- Work task
Your answer should be the lines of the listing that contain the word "octubre".

◆ ◆ ◆

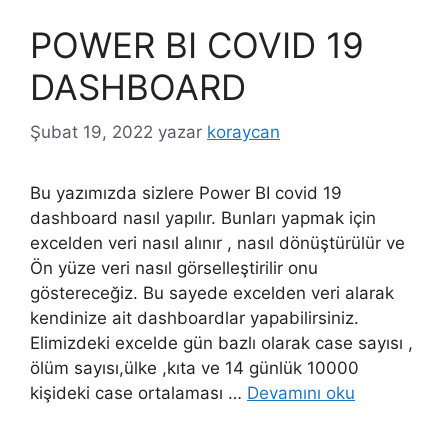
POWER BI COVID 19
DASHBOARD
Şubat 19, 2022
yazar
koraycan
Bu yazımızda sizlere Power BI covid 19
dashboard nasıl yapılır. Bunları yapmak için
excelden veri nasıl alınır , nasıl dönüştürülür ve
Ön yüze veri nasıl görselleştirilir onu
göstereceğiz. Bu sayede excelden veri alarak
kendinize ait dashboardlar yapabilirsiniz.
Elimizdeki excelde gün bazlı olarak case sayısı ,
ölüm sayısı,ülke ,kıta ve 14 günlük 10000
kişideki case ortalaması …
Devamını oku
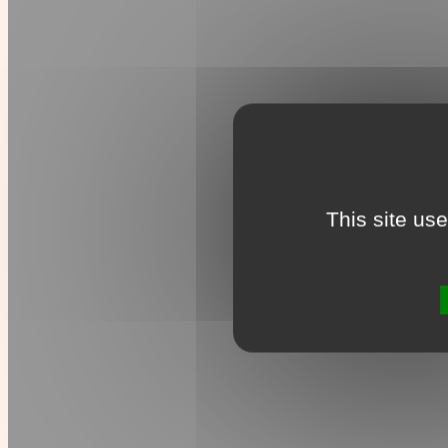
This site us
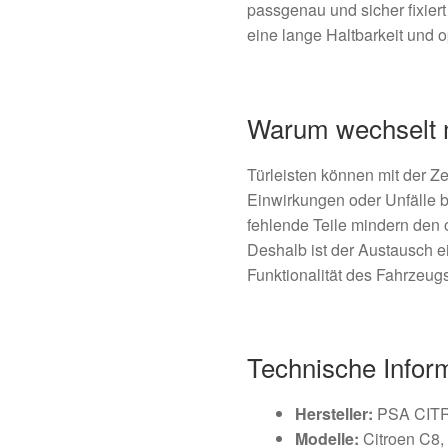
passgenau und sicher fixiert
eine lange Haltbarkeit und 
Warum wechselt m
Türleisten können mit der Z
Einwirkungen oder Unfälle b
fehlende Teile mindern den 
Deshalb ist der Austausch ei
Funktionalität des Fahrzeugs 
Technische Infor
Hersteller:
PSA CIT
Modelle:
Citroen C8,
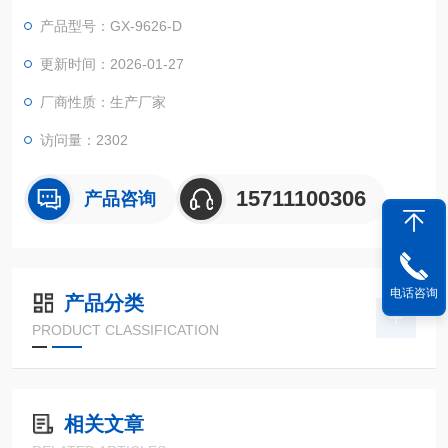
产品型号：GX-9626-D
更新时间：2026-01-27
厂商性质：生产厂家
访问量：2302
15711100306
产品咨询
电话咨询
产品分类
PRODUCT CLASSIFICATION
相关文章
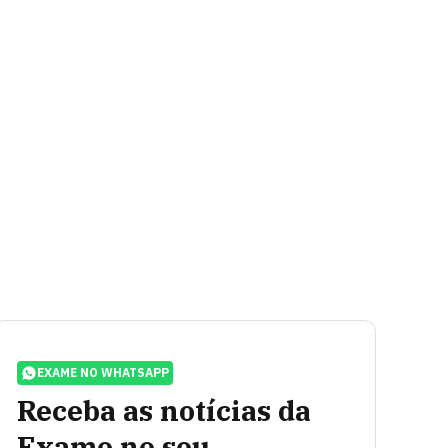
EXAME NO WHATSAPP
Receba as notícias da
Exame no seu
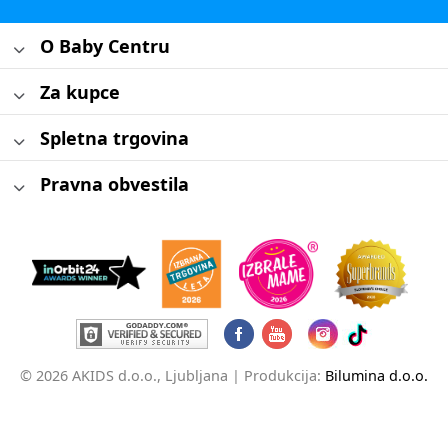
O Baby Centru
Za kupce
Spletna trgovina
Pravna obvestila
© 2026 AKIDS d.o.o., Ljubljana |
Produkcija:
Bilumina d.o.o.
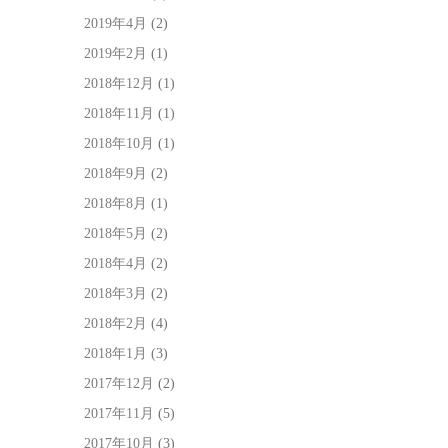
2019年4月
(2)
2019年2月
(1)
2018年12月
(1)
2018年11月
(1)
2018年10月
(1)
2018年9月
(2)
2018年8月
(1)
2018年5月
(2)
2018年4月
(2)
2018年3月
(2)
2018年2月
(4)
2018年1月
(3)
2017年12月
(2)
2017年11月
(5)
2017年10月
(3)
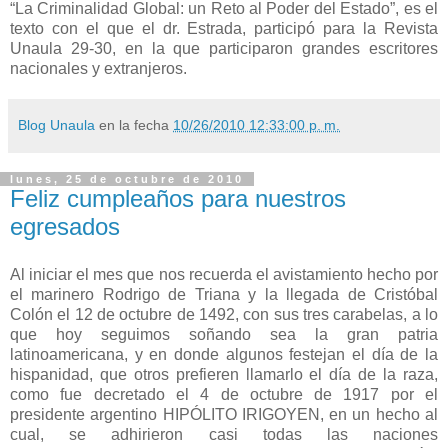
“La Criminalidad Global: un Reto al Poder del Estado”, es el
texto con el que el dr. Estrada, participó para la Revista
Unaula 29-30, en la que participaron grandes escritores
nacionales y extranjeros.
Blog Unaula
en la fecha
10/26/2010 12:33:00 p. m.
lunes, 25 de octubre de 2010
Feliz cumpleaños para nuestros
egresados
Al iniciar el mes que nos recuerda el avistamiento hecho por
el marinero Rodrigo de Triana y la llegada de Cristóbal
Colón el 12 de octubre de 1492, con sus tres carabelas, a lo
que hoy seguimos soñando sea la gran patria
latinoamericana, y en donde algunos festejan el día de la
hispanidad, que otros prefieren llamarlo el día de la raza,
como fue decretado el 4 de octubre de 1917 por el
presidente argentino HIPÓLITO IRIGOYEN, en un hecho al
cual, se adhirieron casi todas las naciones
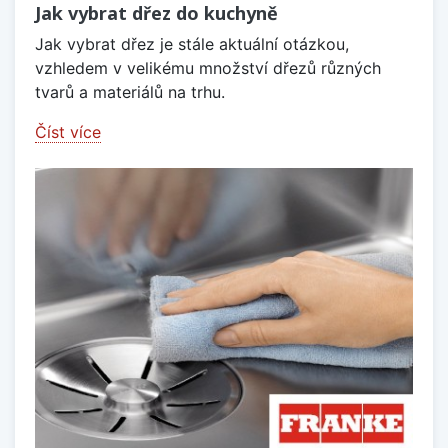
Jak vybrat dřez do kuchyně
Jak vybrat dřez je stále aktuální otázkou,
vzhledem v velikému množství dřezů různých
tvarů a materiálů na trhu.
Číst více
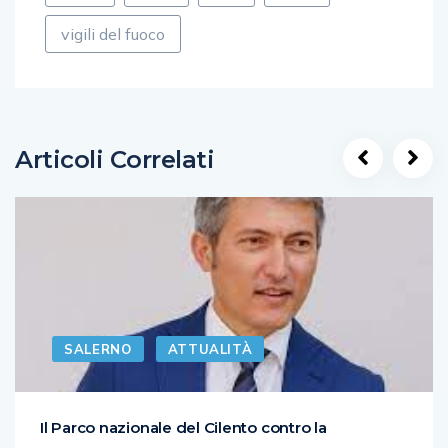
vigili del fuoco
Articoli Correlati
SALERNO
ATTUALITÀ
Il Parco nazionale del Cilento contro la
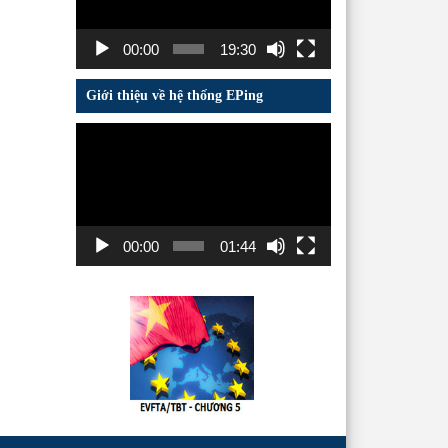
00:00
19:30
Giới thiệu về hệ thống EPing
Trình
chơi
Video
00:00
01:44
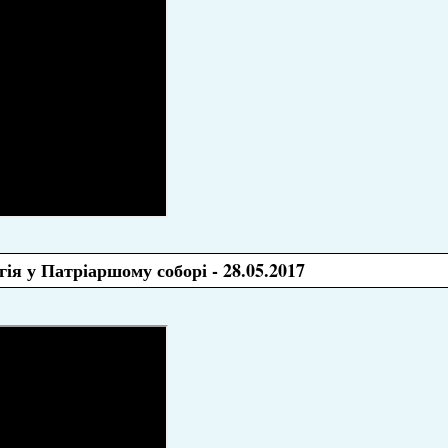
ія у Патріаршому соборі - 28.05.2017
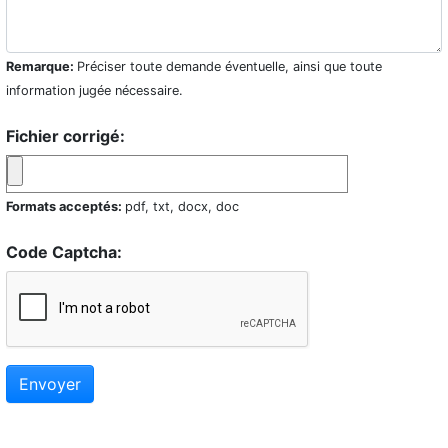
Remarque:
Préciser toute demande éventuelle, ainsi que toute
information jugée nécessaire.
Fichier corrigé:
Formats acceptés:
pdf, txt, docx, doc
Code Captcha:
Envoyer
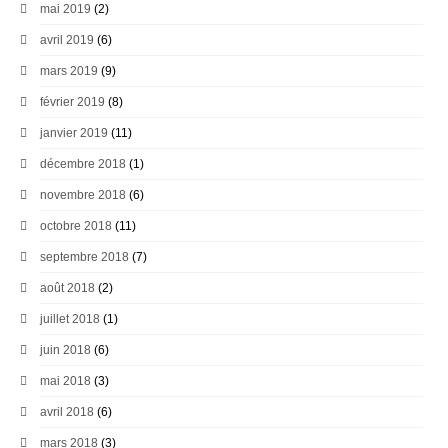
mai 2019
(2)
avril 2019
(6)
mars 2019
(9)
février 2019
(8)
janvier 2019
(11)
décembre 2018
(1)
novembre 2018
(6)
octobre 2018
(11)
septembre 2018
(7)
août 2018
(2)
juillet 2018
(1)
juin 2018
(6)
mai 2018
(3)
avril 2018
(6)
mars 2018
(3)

◆ ◆ ◆

- Finished exercise
lunes, 25 de octubre de 2010
Colón el 12 de octubre de 1492, con sus tres carabelas, a lo
como fue decretado el 4 de octubre de 1917 por el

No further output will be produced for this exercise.